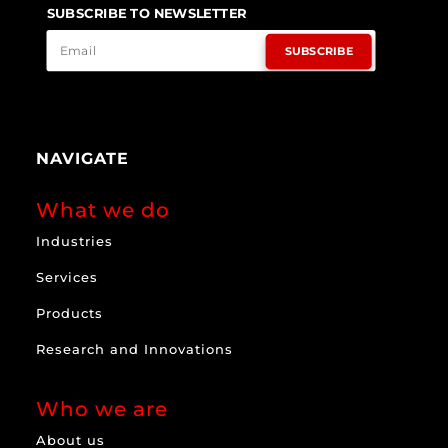
SUBSCRIBE TO NEWSLETTER
SUBSCRIBE
NAVIGATE
What we do
Industries
Services
Products
Research and Innovations
Who we are
About us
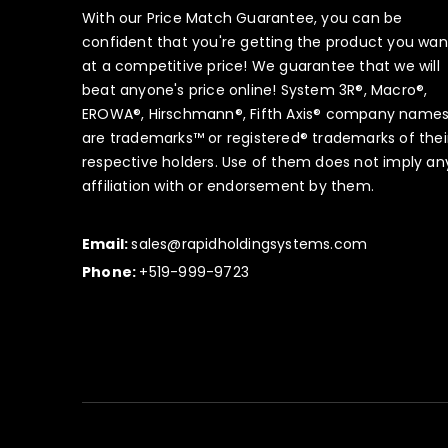
With our Price Match Guarantee, you can be
confident that you're getting the product you wan
at a competitive price! We guarantee that we will
beat anyone's price online! System 3R®, Macro®,
EROWA®, Hirschmann®, Fifth Axis® company name
are trademarks™ or registered® trademarks of thei
respective holders. Use of them does not imply an
affiliation with or endorsement by them.
Email:
sales@rapidholdingsystems.com
Phone:
+519-999-9723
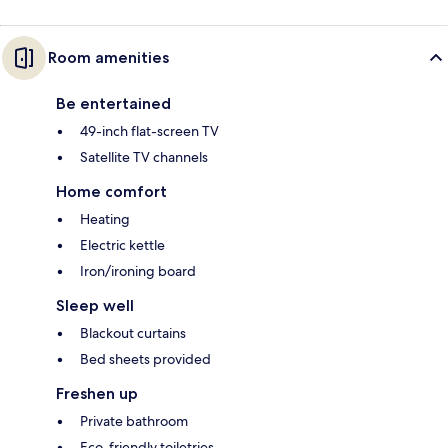
Room amenities
Be entertained
49-inch flat-screen TV
Satellite TV channels
Home comfort
Heating
Electric kettle
Iron/ironing board
Sleep well
Blackout curtains
Bed sheets provided
Freshen up
Private bathroom
Eco-friendly toiletries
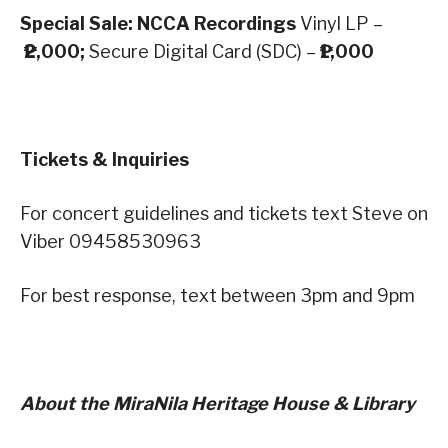
Special Sale: NCCA Recordings
Vinyl LP –
₱2,000;
Secure Digital Card (SDC) –
₱1,000
Tickets & Inquiries
For concert guidelines and tickets text Steve on
Viber 09458530963
For best response, text between 3pm and 9pm
About the MiraNila Heritage House & Library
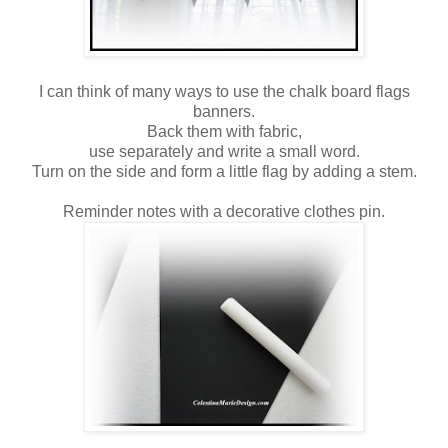
I can think of many ways to use the chalk board flags
banners.
Back them with fabric,
use separately and write a small word.
Turn on the side and form a little flag by adding a stem.
Reminder notes with a decorative clothes pin.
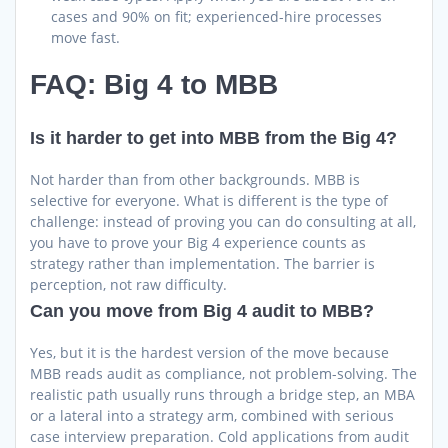
cases and 90% on fit; experienced-hire processes
move fast.
FAQ: Big 4 to MBB
Is it harder to get into MBB from the Big 4?
Not harder than from other backgrounds. MBB is
selective for everyone. What is different is the type of
challenge: instead of proving you can do consulting at all,
you have to prove your Big 4 experience counts as
strategy rather than implementation. The barrier is
perception, not raw difficulty.
Can you move from Big 4 audit to MBB?
Yes, but it is the hardest version of the move because
MBB reads audit as compliance, not problem-solving. The
realistic path usually runs through a bridge step, an MBA
or a lateral into a strategy arm, combined with serious
case interview preparation. Cold applications from audit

----

WHAT THE EXERCISE ASKS: Each line of the data that has the string "board" should be returned.

FINAL ANSWER:
Iron/ironing board
I can think of many ways to use the chalk board flags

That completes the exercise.